Analyze TSV File for User Page Visits and Patterns
Company: Apple
Role: Data Scientist
Category: Data Manipulation (SQL/Python)
Difficulty: Medium
Interview Round: Technical Screen
visits
+-----------+-----------+------+
| person_id | timestamp | page |
+-----------+-----------+------+
| 1 | 100 | A |
| 1 | 110 | B |
| 1 | 150 | C |
| 2 | 100 | B |
| 2 | 120 | C |
+-----------+-----------+------+
##### Scenario
You receive a TSV file in which each line contains a user’s chronological page-visit history formatted as timestamp,page and separated by “/t”. Business wants insights on usage and performance optimizations.
##### Question
Parse the file and return the page with the highest total visit count.
2) For every visit, compute the residence time (current timestamp – next timestamp). Return the page with the greatest total residence time across all users.
3) Treat each user’s ordered page sequence as a path. Return the most frequent complete path (e.g., "A→B→C").

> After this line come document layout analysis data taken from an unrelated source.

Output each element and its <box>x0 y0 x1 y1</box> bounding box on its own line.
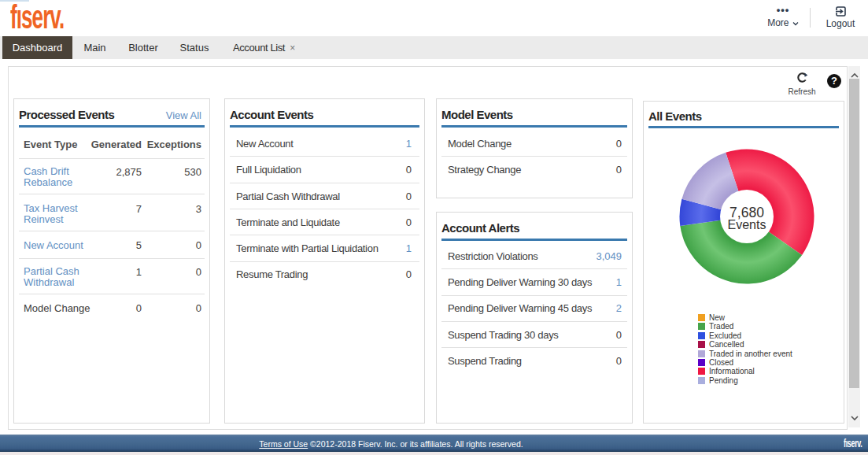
svg-text:Events: Events <box>728 218 766 231</box>
svg-text:fıserv.: fıserv. <box>10 2 64 31</box>
svg-text:fıserv.: fıserv. <box>844 438 862 449</box>
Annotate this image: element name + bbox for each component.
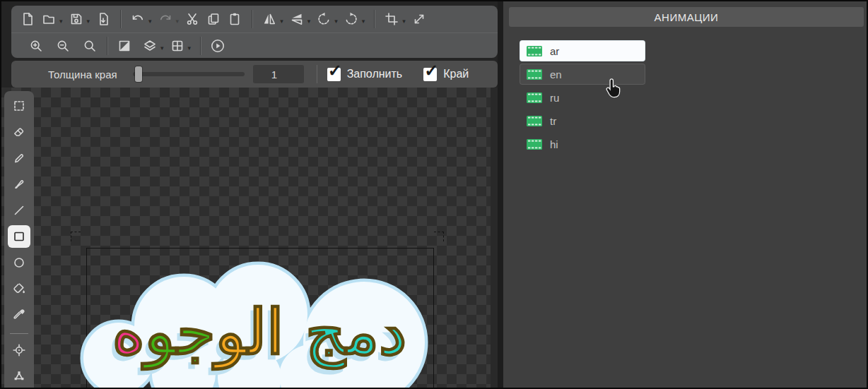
brush-tool-button[interactable] [8, 173, 30, 196]
toolbar-separator [107, 37, 107, 55]
film-icon [527, 46, 542, 56]
grid-caret[interactable]: ▾ [188, 44, 192, 52]
open-file-button[interactable] [38, 8, 59, 30]
redo-caret[interactable]: ▾ [176, 18, 180, 25]
rotate-ccw-button[interactable] [313, 8, 334, 30]
slider-thumb[interactable] [135, 66, 142, 82]
cut-button[interactable] [182, 8, 203, 30]
line-tool-button[interactable] [8, 199, 30, 222]
animation-item-en[interactable]: en [520, 64, 645, 84]
redo-button[interactable] [155, 8, 176, 30]
app-window: دمج الوجوه ▾ ▾ ▾ ▾ ▾ [0, 0, 868, 389]
undo-caret[interactable]: ▾ [148, 18, 152, 25]
resize-button[interactable] [409, 8, 430, 30]
paste-button[interactable] [224, 8, 245, 30]
flip-horizontal-caret[interactable]: ▾ [280, 18, 283, 25]
artwork-arabic-text: دمج الوجوه [93, 291, 426, 376]
edge-thickness-label: Толщина края [48, 68, 117, 80]
film-icon [527, 92, 542, 103]
flip-vertical-caret[interactable]: ▾ [307, 18, 311, 25]
invert-button[interactable] [114, 35, 135, 56]
new-file-button[interactable] [17, 8, 38, 30]
animation-item-tr[interactable]: tr [520, 111, 645, 131]
options-separator [317, 65, 317, 83]
main-toolbar: ▾ ▾ ▾ ▾ ▾ ▾ ▾ ▾ [11, 6, 498, 58]
grid-button[interactable] [167, 35, 188, 56]
save-caret[interactable]: ▾ [87, 18, 90, 25]
flip-horizontal-button[interactable] [259, 8, 280, 30]
film-icon [527, 116, 542, 126]
zoom-out-button[interactable] [52, 35, 74, 56]
toolbar-separator [374, 10, 375, 28]
animation-item-ru[interactable]: ru [520, 88, 645, 107]
hand-cursor-icon [605, 78, 622, 99]
toolbar-row-1: ▾ ▾ ▾ ▾ ▾ ▾ ▾ ▾ [11, 6, 498, 32]
eyedropper-tool-button[interactable] [8, 304, 30, 326]
editor-pane: دمج الوجوه ▾ ▾ ▾ ▾ ▾ [1, 1, 498, 389]
layers-button[interactable] [139, 35, 160, 56]
zoom-in-button[interactable] [25, 35, 47, 56]
shape-nodes-tool-button[interactable] [8, 365, 30, 388]
pane-divider[interactable] [498, 1, 503, 389]
crop-button[interactable] [381, 8, 402, 30]
tool-options-bar: Толщина края ✓ Заполнить ✓ Край [11, 61, 498, 88]
save-button[interactable] [66, 8, 87, 30]
check-icon: ✓ [424, 62, 438, 79]
select-tool-button[interactable] [8, 95, 30, 117]
canvas-scrollbar[interactable] [491, 88, 498, 389]
tool-separator [10, 333, 28, 334]
toolbar-row-2: ▾ ▾ [11, 32, 498, 58]
animation-label: tr [550, 115, 556, 127]
rotate-cw-button[interactable] [341, 8, 362, 30]
edge-checkbox[interactable]: ✓ [423, 68, 437, 81]
animation-item-ar[interactable]: ar [520, 41, 645, 61]
crop-caret[interactable]: ▾ [402, 18, 406, 25]
edge-checkbox-label: Край [443, 68, 469, 80]
animation-label: en [550, 68, 562, 80]
animation-label: hi [550, 138, 558, 150]
import-file-button[interactable] [93, 8, 114, 30]
text-part-3: جو [145, 297, 216, 367]
film-icon [527, 69, 542, 80]
text-part-2: الو [216, 297, 284, 367]
toolbar-separator [252, 10, 252, 28]
animation-list: ar en ru tr hi [520, 41, 645, 157]
edge-thickness-slider[interactable] [133, 66, 245, 82]
fill-tool-button[interactable] [8, 277, 30, 300]
flip-vertical-button[interactable] [286, 8, 307, 30]
layers-caret[interactable]: ▾ [160, 44, 164, 52]
text-part-1: دمج [305, 297, 406, 367]
fill-checkbox-label: Заполнить [347, 68, 403, 80]
center-tool-button[interactable] [8, 339, 30, 361]
selection-corner-top-right[interactable] [434, 232, 444, 241]
rotate-cw-caret[interactable]: ▾ [362, 18, 365, 25]
selection-corner-top-left[interactable] [71, 232, 81, 241]
open-file-caret[interactable]: ▾ [59, 18, 63, 25]
tool-sidebar [4, 91, 34, 389]
pencil-tool-button[interactable] [8, 147, 30, 169]
slider-track[interactable] [133, 72, 245, 76]
animations-panel-title: АНИМАЦИИ [655, 11, 719, 23]
animation-item-hi[interactable]: hi [520, 134, 645, 154]
animations-panel: АНИМАЦИИ ar en ru tr hi [503, 1, 868, 389]
rectangle-tool-button[interactable] [8, 225, 30, 248]
rotate-ccw-caret[interactable]: ▾ [334, 18, 338, 25]
toolbar-separator [120, 10, 121, 28]
edge-thickness-input[interactable] [253, 65, 304, 83]
animation-label: ru [550, 92, 559, 104]
animations-panel-header: АНИМАЦИИ [509, 7, 864, 27]
edge-checkbox-group[interactable]: ✓ Край [423, 68, 469, 81]
play-button[interactable] [207, 35, 228, 56]
check-icon: ✓ [328, 62, 342, 79]
fill-checkbox-group[interactable]: ✓ Заполнить [327, 68, 403, 81]
copy-button[interactable] [203, 8, 224, 30]
ellipse-tool-button[interactable] [8, 251, 30, 274]
canvas[interactable]: دمج الوجوه [1, 88, 498, 389]
film-icon [527, 139, 542, 150]
fill-checkbox[interactable]: ✓ [327, 68, 341, 81]
undo-button[interactable] [127, 8, 148, 30]
zoom-reset-button[interactable] [79, 35, 100, 56]
animation-label: ar [550, 45, 559, 57]
toolbar-separator [200, 37, 201, 55]
eraser-tool-button[interactable] [8, 121, 30, 143]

4) #2 can be slow with explicit loops. Rewrite the residence-time computation so it can execute in parallel / vectorized form (e.g., time[i] – time[i-1]) and explain the performance benefit.
##### Hints
Load into pandas, sort by person_id & timestamp, use groupby + diff/shift, Counter or groupby agg, and vectorized numpy operations for parallelism.
Quick Answer: This question evaluates skills in parsing and manipulating time-series user-event data, performing aggregations and path-frequency analysis, and understanding vectorized or parallel computations for performance.